Do you enforce at runtime or report after the fact? Detection without prevention is expensive logging.

The agents are already running. The question is whether security teams are working from runtime truth or still ghost chasing theoretical configuration. Start with the AI agent risk assessment to see what is actually in the environment, then walk the sequence through the CISO Playbook for Securing AI Agents.

Frequently Asked Questions

What is the difference between agentic guardrails and model guardrails?

Model guardrails (system prompts, RLHF, output filters) govern what a language model says. Agentic guardrails govern what an agent does: which tools it calls, what data it accesses, whose credentials it uses, and whether each action is authorized. Model guardrails are probabilistic. Agentic guardrails are deterministic.

Why can't I just use system prompts to control agent behavior?

System prompts are natural-language instructions interpreted by a probabilistic model. They can be overridden by prompt injection, ignored across multi-turn conversations, or misinterpreted.

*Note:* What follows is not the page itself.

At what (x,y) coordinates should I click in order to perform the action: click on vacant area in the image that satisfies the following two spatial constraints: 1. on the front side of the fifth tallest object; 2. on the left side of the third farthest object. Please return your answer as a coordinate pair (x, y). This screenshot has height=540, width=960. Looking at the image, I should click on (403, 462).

They have no enforcement power over tool calls, API access, or credential usage.

What is maker mode and why does it matter for agentic guardrails?

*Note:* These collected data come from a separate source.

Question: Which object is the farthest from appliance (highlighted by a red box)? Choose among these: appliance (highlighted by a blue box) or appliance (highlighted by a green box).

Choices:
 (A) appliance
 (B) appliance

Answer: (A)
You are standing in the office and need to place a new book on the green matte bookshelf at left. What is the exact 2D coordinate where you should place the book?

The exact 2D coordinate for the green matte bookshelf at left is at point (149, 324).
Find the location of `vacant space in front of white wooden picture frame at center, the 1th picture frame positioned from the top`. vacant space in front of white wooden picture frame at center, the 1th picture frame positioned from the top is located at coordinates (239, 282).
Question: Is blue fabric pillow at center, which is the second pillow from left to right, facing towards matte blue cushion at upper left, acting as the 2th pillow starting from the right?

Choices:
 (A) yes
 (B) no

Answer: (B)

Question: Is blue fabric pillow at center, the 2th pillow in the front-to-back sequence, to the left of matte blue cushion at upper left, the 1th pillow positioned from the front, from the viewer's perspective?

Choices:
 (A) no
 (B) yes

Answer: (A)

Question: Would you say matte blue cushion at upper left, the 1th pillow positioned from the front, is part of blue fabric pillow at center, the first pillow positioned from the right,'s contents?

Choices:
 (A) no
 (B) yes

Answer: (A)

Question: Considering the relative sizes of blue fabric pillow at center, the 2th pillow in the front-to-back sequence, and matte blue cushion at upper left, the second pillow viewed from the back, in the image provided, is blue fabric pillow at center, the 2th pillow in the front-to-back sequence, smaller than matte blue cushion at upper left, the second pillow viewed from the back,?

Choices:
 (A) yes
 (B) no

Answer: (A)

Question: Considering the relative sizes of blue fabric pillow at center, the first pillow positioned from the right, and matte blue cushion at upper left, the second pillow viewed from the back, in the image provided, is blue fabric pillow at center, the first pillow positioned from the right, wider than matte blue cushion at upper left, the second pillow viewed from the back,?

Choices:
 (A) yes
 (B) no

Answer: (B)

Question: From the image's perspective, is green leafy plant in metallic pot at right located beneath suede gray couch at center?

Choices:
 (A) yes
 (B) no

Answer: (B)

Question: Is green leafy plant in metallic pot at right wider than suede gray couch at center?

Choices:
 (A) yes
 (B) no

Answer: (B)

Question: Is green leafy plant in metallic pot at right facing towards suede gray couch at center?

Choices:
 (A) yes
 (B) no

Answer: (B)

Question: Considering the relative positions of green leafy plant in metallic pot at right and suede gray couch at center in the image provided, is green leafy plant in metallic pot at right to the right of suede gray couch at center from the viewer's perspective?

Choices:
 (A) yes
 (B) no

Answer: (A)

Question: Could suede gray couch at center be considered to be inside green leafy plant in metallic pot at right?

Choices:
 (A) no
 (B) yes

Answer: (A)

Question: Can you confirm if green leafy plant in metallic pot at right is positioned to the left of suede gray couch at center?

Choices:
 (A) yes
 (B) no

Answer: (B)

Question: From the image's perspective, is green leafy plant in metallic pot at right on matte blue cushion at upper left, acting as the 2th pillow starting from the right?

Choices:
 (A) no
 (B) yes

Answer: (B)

Maker mode is a configuration in platforms like Microsoft Copilot Studio and Salesforce Agentforce where an agent executes with the creator's credentials, not the invoker's. Any user who invokes the agent inherits the creator's privilege level, bypassing IAM entirely. Agentic guardrails must detect and enforce against this specific escalation vector by correlating the invoker identity with the agent's inherited credentials in real time.

What are toxic combinations in the context of AI agent security?

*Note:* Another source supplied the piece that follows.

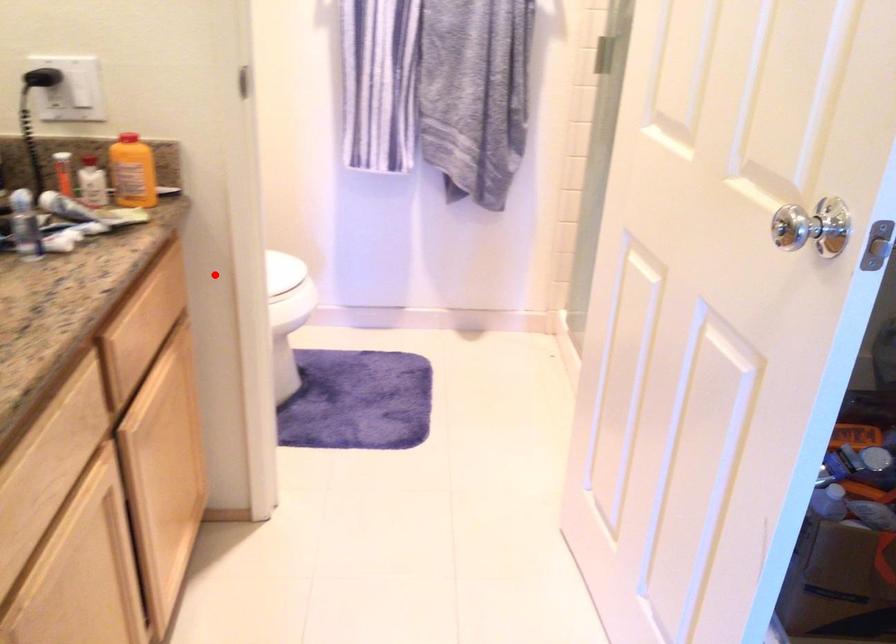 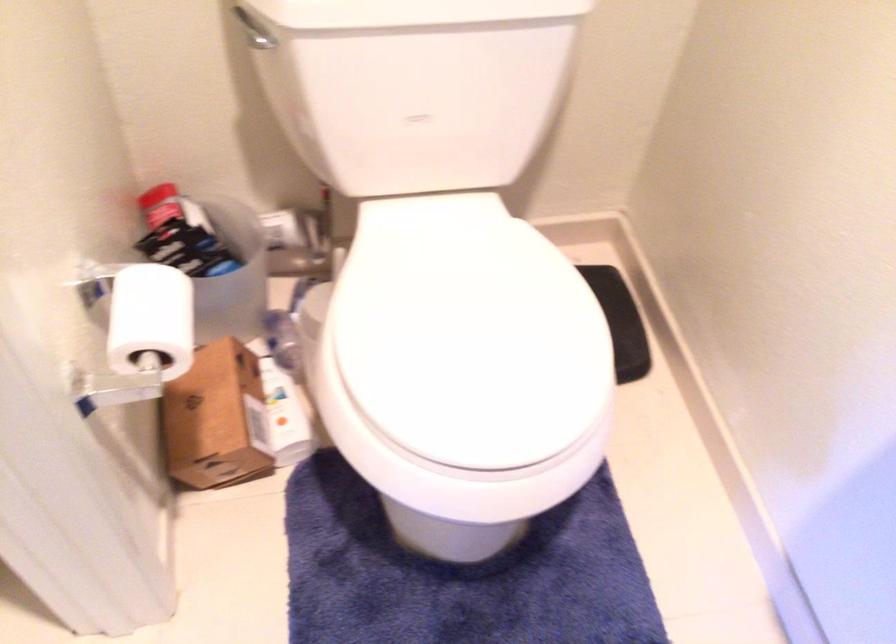 In the second image, find the point that corresponds to the highlighted location in the first image.

(151, 319) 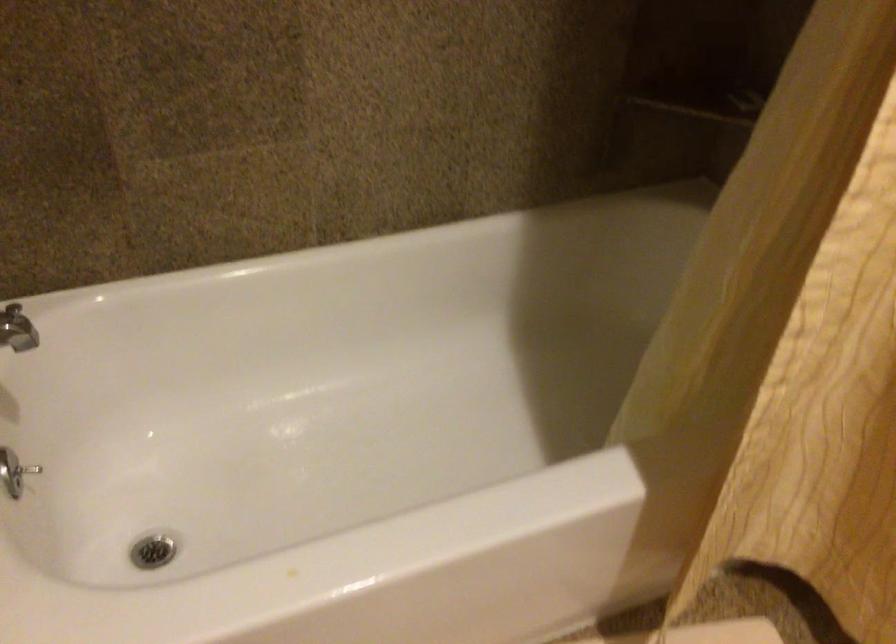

Toxic combinations occur when multiple risk factors compound on a single agent, such as a shadow agent with org-wide access, maker mode credentials, and a connection to an unsanctioned MCP server. Each factor alone may be medium risk. Together, they create a critical-priority exposure that only surfaces when the Identity Graph correlates all dimensions at once.

Do agentic guardrails require SaaS connectors?

No. Agentic guardrails hook directly into AI platforms via webhooks and native APIs, allowing security teams to deploy and operate them without requiring IT or SaaS admin involvement for every application.

What is the relationship between agentic guardrails and Zero Trust?

AI agents are non-human identities. Zero Trust principles (verify explicitly, least privilege, assume breach) extend directly to them, but only if the control layer actually sees the agent's effective authority. Agentic guardrails operationalize Zero Trust for machine identities that traditional IAM programs do not cover.

How do orphaned AI agents create security risk?

When an agent creator's account is disabled (employee leaves, role changes), the agent continues running with the creator's inherited credentials. No lifecycle event triggers a review. The agent becomes an orphaned non-human identity with potentially admin-level access and no owner, and it often appears in toxic combinations once correlated with other risk factors.

What frameworks support the case for agentic guardrails?

OWASP LLM06 (Excessive Agency), OWASP LCNC-SEC, NIST AI RMF, ISO/IEC 42001, and MITRE ATLAS all address the need for enforcement on autonomous AI systems at the point of action, not only at the point of design.

What is shadow AI and how does it relate to agentic guardrails?

Shadow AI refers to AI tools and agents deployed without IT or security oversight. Shadow agents are more dangerous than shadow apps because agents take autonomous actions with inherited credentials. Agentic guardrails require shadow AI detection as a prerequisite: you cannot enforce rules on agents you do not know exist.